_Given information_:
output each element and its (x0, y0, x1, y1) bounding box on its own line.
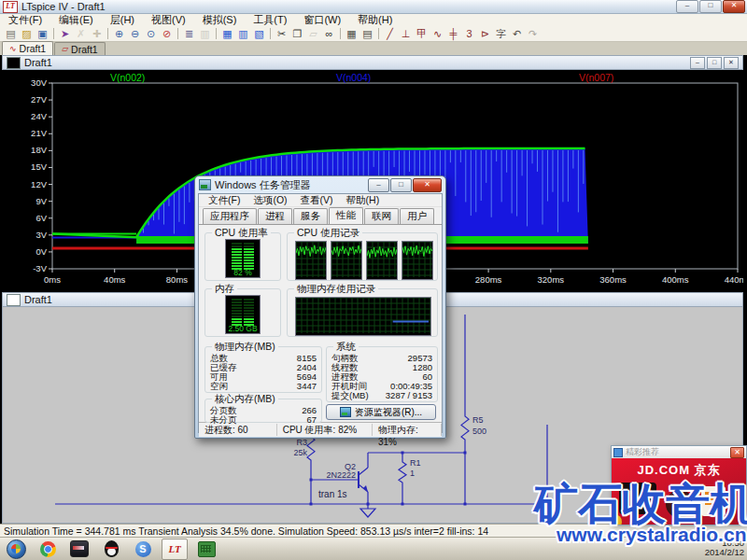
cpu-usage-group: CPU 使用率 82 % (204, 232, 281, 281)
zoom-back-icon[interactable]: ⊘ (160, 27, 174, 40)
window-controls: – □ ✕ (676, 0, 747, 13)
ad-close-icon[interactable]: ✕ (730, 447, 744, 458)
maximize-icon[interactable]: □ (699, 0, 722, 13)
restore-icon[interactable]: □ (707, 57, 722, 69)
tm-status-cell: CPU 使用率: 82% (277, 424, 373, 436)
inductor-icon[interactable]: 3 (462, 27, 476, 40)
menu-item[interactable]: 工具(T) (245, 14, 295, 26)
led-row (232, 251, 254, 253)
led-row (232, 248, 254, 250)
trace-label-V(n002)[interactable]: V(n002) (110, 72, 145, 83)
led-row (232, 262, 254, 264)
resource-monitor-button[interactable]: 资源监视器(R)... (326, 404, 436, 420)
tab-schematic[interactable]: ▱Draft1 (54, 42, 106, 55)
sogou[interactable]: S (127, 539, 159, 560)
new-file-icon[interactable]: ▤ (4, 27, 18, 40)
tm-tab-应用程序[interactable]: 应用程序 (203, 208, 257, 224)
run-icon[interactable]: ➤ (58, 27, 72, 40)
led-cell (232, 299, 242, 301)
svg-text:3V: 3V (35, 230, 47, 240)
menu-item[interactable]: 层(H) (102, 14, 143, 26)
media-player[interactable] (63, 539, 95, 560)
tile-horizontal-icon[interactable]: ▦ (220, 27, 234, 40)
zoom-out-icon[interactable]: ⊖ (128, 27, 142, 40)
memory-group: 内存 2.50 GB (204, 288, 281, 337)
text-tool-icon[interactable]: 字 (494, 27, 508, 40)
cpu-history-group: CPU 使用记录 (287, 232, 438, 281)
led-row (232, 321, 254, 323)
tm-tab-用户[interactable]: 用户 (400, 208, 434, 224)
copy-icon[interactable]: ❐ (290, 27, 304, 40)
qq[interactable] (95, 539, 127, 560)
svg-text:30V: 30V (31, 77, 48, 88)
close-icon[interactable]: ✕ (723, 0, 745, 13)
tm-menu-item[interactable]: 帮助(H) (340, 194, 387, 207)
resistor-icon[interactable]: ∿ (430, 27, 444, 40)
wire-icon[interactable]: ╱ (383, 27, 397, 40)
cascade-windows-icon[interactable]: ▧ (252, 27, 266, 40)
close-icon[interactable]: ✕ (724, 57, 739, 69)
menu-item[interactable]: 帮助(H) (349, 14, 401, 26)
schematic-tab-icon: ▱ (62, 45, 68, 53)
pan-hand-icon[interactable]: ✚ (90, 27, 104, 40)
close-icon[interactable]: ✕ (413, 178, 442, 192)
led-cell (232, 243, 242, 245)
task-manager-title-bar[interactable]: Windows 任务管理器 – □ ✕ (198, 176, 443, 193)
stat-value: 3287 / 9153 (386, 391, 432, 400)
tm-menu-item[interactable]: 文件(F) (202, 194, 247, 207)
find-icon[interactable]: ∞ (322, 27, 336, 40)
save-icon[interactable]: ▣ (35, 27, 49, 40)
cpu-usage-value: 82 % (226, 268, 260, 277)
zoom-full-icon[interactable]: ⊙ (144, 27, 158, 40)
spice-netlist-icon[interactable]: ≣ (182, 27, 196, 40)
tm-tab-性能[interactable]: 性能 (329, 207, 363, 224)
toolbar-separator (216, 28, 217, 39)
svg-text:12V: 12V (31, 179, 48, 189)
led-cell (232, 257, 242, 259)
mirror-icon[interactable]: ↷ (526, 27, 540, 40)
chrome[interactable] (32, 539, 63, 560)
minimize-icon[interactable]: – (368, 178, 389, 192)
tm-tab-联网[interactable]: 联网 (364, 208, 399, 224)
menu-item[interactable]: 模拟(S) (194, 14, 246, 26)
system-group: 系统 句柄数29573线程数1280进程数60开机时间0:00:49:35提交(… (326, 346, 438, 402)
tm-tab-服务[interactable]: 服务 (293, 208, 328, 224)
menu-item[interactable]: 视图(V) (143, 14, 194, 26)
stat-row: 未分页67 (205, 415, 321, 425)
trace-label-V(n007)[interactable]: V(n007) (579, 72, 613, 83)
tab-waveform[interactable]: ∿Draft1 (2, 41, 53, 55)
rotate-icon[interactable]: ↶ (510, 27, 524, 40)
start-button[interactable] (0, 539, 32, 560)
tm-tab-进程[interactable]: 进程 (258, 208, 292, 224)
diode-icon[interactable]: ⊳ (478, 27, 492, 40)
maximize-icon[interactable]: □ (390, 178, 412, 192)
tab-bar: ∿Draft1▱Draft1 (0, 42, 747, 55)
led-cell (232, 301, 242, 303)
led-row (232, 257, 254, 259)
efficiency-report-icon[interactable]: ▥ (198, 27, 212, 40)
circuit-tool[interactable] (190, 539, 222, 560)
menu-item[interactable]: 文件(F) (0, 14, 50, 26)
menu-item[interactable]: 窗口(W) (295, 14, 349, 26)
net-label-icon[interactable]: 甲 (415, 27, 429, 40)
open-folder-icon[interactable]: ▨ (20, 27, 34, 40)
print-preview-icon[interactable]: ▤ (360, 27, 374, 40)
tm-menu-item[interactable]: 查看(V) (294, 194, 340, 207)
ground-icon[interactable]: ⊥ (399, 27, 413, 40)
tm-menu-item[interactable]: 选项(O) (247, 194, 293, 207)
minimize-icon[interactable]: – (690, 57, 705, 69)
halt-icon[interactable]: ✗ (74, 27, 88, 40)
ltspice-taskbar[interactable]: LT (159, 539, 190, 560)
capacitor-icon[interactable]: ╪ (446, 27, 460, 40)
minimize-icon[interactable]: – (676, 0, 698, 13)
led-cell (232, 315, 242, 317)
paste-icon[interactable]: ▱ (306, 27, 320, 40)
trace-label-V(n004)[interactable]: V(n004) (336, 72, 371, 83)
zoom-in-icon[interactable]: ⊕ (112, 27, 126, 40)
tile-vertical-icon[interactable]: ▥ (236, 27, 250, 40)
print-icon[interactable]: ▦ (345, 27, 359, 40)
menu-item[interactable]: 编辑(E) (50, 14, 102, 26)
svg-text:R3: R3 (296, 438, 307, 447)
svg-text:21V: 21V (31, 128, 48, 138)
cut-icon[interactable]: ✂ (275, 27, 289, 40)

_Task brief_:
Show me all lines in the records that contain "cell".

_Result_:
tm-status-cell: CPU 使用率: 82% (277, 424, 373, 436)
led-cell (232, 299, 242, 301)
led-cell (232, 243, 242, 245)
led-cell (232, 257, 242, 259)
led-cell (232, 301, 242, 303)
led-cell (232, 315, 242, 317)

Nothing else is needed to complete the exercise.